Jem grabbed my pajama collar and wrenched it tight. “Then I’m goin’ with you—” I choked.
“No you ain’t, you’ll just make noise.”
It was no use. I unlatched the back door and held it while he crept down the steps. It must have been two o’clock. The moon was setting and the lattice-work shadows were fading into fuzzy nothingness. Jem’s white shirt-tail dipped and bobbed like a small ghost dancing away to escape the coming morning. A faint breeze stirred and cooled the sweat running down my sides.
He went the back way, through Deer’s Pasture, across the schoolyard and around to the fence, I thought—at least that was the way he was headed. It would take longer, so it was not time to worry yet. I waited until it was time to worry and listened for Mr. Radley’s shotgun. Then I thought I heard the back fence squeak. It was wishful thinking.
Then I heard Atticus cough. I held my breath. Sometimes when we made a midnight pilgrimage to the bathroom we would find him reading. He said he often woke up during the night, checked on us, and read himself back to sleep. I waited for his light to go on, straining my eyes to see it flood the hall. It stayed off, and I breathed again.
The night-crawlers had retired, but ripe chinaberries drummed on the roof when the wind stirred, and the darkness was desolate with the barking of distant dogs.
There he was, returning to me. His white shirt bobbed over the back fence and slowly grew larger. He came up the back steps, latched the door behind him, and sat on his cot. Wordlessly, he held up his pants. He lay down, and for a while I heard his cot trembling. Soon he was still. I did not hear him stir again.
Jem stayed moody and silent for a week. As Atticus had once advised me to do, I tried to climb into Jem’s skin and walk around in it: if I had gone alone to the Radley Place at two in the morning, my funeral would have been held the next afternoon. So I left Jem alone and tried not to bother him.
School started. The second grade was as bad as the first, only worse—they still flashed cards at you and wouldn’t let you read or write. Miss Caroline’s progress next door could be estimated by the frequency of laughter; however, the usual crew had flunked the first grade again, and were helpful in keeping order. The only thing good about the second grade was that this year I had to stay as late as Jem, and we usually walked home together at three o’clock.

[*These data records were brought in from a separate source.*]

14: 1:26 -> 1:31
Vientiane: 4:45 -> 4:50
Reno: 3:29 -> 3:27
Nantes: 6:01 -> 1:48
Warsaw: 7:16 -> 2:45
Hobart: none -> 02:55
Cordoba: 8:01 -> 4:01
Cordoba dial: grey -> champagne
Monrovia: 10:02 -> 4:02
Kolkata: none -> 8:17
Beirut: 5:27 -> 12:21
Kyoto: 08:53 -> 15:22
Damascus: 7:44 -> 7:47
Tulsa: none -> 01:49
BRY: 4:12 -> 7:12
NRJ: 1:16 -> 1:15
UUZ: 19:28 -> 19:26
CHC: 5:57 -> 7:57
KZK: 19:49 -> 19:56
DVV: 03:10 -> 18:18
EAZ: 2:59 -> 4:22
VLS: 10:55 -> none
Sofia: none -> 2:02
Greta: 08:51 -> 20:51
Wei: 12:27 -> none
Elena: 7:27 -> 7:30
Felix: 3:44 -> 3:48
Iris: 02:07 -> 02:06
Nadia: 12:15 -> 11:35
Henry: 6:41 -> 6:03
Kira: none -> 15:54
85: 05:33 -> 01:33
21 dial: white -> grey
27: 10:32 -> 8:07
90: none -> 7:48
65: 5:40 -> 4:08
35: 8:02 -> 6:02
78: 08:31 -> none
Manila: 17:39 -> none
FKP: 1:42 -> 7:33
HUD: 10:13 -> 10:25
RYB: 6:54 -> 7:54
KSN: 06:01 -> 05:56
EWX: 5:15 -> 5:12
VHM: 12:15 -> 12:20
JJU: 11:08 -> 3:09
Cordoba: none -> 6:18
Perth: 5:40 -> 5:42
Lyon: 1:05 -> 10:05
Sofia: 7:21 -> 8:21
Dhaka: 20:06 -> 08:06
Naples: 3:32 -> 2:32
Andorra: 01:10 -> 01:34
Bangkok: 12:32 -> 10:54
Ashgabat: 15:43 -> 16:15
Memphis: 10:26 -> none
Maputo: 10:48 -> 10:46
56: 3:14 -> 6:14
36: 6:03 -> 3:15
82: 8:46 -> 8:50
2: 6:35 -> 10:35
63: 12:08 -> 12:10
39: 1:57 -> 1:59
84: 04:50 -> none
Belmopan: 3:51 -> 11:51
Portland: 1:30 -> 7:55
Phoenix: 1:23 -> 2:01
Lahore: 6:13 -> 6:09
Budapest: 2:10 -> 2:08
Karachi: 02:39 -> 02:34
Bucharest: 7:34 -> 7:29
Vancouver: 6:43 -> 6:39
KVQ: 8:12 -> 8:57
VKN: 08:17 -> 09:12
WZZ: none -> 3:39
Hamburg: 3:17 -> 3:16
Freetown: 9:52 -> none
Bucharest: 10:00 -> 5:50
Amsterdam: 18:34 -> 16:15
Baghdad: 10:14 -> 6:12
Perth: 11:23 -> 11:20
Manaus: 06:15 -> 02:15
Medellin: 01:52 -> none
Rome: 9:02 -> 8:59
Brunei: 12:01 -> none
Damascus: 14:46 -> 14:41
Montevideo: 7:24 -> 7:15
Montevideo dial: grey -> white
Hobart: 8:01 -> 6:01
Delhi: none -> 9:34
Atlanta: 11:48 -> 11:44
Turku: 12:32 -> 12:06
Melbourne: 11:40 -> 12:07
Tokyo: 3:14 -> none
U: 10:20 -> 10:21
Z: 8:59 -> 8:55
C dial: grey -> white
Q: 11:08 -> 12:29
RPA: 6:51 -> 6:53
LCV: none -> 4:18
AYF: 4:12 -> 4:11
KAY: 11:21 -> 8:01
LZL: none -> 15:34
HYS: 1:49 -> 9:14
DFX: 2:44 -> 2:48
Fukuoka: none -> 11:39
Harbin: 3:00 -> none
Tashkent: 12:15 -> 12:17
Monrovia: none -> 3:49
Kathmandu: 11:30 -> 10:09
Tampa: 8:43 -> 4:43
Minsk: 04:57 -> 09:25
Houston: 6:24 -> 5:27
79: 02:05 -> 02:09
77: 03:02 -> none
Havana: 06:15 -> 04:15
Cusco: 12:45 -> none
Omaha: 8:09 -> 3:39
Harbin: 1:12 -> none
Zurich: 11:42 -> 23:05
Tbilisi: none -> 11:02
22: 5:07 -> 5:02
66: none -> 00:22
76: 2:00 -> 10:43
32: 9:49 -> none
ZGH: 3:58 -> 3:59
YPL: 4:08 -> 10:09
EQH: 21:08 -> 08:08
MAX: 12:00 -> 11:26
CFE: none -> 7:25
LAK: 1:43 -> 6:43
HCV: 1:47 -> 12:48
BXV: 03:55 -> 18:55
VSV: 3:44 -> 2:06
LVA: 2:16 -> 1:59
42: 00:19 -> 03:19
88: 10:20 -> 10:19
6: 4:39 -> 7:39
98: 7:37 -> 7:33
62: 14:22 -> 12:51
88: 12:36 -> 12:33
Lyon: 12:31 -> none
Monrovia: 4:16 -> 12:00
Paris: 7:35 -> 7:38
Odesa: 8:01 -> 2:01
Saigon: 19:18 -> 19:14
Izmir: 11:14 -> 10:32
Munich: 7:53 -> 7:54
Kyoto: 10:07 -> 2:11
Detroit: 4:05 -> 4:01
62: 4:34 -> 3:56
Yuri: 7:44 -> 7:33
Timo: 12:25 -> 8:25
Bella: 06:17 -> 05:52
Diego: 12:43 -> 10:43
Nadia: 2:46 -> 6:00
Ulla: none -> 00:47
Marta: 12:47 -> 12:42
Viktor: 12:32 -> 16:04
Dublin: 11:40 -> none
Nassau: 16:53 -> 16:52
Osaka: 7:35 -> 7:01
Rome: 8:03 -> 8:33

One afternoon when we were crossing the schoolyard toward home, Jem suddenly said: “There’s something I didn’t tell you.”
As this was his first complete sentence in several days, I encouraged him: “About what?”
“About that night.”
“You’ve never told me anything about that night,” I said.
Jem waved my words away as if fanning gnats. He was silent for a while, then he said, “When I went back for my breeches—they were all in a tangle when I was gettin’ out of ’em, I couldn’t get ’em loose. When I went back—” Jem took a deep breath. “When I went back, they were folded across the fence . . . like they were expectin’ me.”
“And something else—” Jem’s voice was flat. “Show you when we get home. They’d been sewed up. Not like a lady sewed ’em, like somethin’ I’d try to do. All crooked. It’s almost like—”
“—somebody knew you were comin’ back for ’em.”
Jem shuddered. “Like somebody was readin’ my mind . . . like somebody could tell what I was gonna do. Can’t anybody tell what I’m gonna do lest they know me, can they, Scout?”